◆ **Data extracts**
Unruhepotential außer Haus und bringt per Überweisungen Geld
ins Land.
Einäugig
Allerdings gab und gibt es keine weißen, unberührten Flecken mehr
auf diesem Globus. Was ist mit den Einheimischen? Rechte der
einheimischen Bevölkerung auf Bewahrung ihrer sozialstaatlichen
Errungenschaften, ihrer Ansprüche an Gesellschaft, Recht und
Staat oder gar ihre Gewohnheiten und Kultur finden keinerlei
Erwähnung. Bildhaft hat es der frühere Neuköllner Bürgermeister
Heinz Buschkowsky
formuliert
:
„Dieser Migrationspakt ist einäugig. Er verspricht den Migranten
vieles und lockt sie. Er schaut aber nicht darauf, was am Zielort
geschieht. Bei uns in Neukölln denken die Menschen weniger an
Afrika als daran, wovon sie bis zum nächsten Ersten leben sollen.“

--

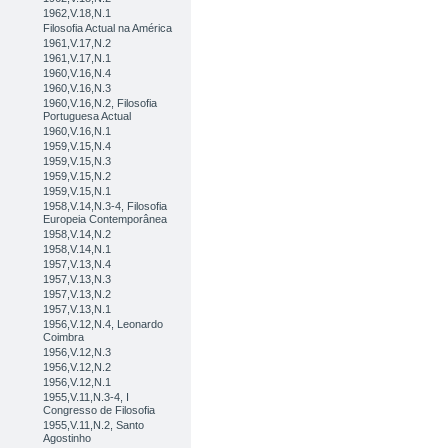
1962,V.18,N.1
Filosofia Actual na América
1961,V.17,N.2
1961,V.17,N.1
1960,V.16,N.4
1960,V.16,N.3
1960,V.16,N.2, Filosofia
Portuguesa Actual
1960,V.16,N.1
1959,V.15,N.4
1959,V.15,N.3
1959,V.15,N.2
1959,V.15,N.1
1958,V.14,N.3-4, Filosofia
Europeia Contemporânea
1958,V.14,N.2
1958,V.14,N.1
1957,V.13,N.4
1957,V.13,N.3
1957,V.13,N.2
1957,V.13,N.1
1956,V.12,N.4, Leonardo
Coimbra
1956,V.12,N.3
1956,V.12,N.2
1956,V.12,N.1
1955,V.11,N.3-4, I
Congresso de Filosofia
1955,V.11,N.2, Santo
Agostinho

◆ **Your assignment**
In the data above, find the line that contains "Unruhepotential außer Haus" and the line that contains "auf diesem Globus.". Repeat exactly those lines and every line between them, and only those.

◆ **Your solution**
Unruhepotential außer Haus und bringt per Überweisungen Geld
ins Land.
Einäugig
Allerdings gab und gibt es keine weißen, unberührten Flecken mehr
auf diesem Globus. Was ist mit den Einheimischen? Rechte der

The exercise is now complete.